Stored items
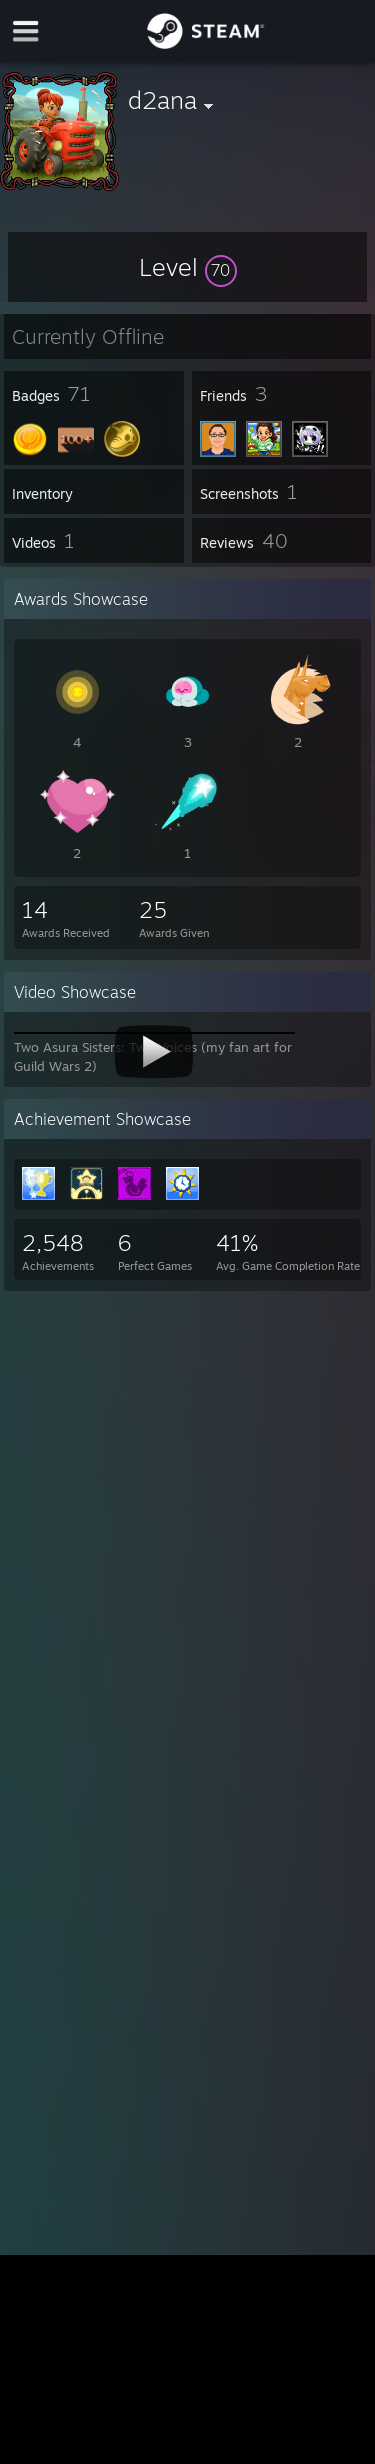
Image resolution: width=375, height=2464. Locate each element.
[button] (188, 267)
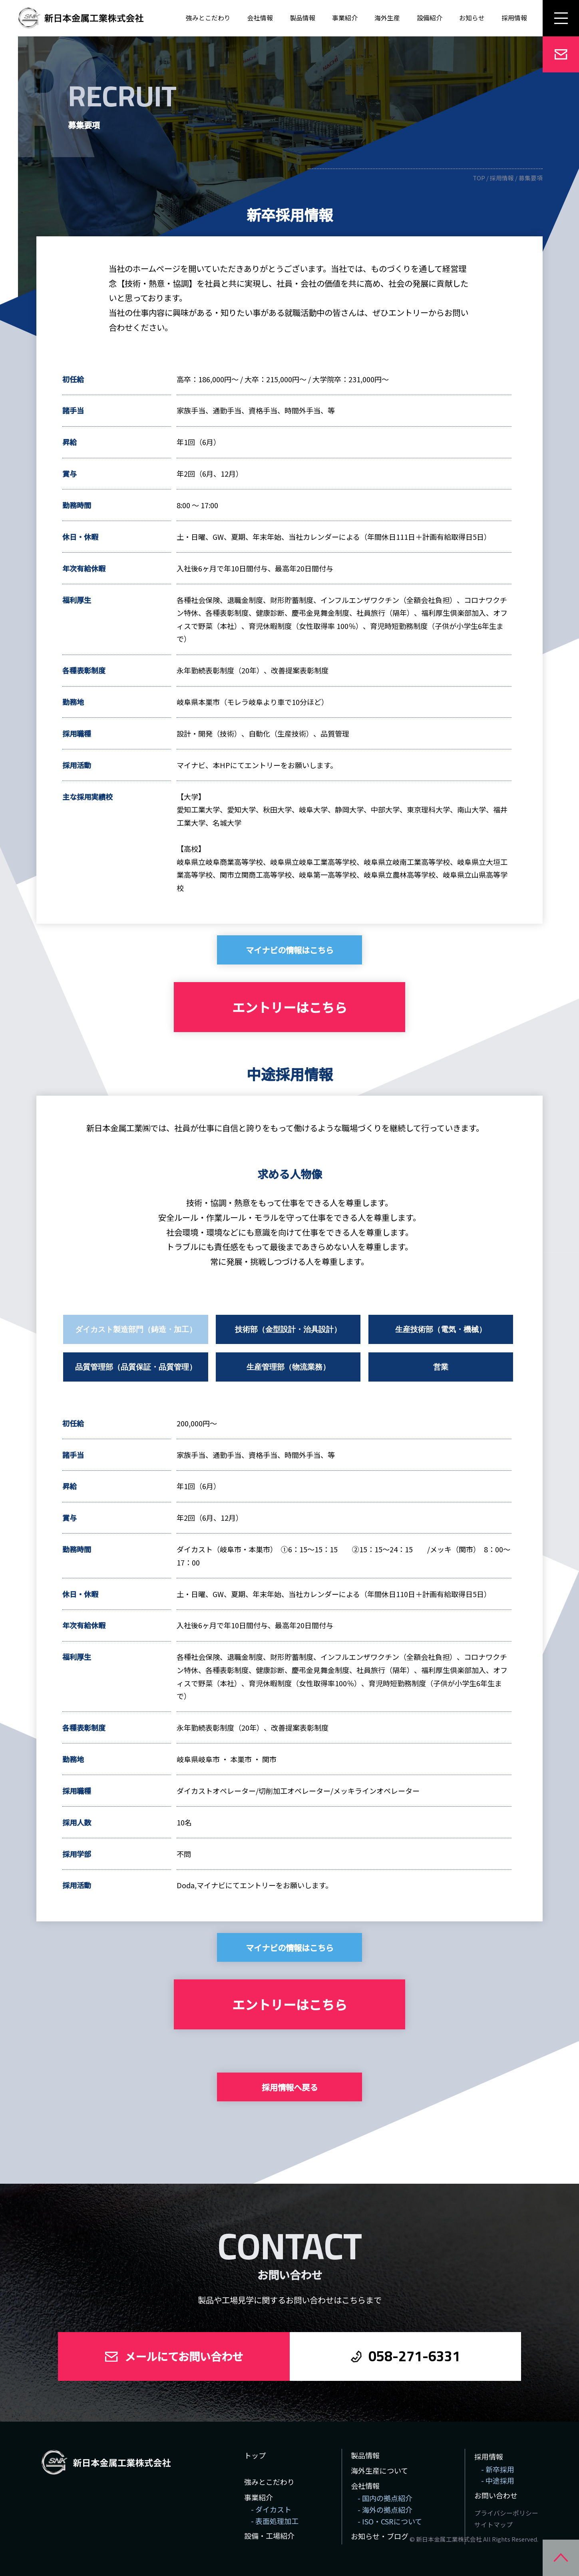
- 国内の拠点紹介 (385, 2498)
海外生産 (387, 17)
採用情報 (502, 178)
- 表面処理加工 (274, 2521)
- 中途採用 (497, 2480)
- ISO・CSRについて (390, 2521)
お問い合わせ (495, 2495)
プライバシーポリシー (506, 2513)
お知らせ (472, 17)
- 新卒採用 (497, 2469)
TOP (479, 178)
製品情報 (302, 17)
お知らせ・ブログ (379, 2536)
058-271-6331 (414, 2356)
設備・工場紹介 (269, 2535)
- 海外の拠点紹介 (385, 2509)
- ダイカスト (271, 2509)
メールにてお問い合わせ (184, 2356)
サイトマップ (493, 2524)
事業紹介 (345, 17)
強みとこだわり (208, 17)
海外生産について (379, 2470)
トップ (255, 2455)
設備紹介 (429, 17)
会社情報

• _WORK ORDER_
Every line from the one containing "- 新卒採用 (497, 2469)" through the last line of the entries must be written out verbatim, and no other line.

• _ANSWER SECTION_
- 新卒採用 (497, 2469)
TOP (479, 178)
製品情報 (302, 17)
お知らせ・ブログ (379, 2536)
058-271-6331 (414, 2356)
設備・工場紹介 (269, 2535)
- 海外の拠点紹介 (385, 2509)
- ダイカスト (271, 2509)
メールにてお問い合わせ (184, 2356)
サイトマップ (493, 2524)
事業紹介 (345, 17)
強みとこだわり (208, 17)
海外生産について (379, 2470)
トップ (255, 2455)
設備紹介 (429, 17)
会社情報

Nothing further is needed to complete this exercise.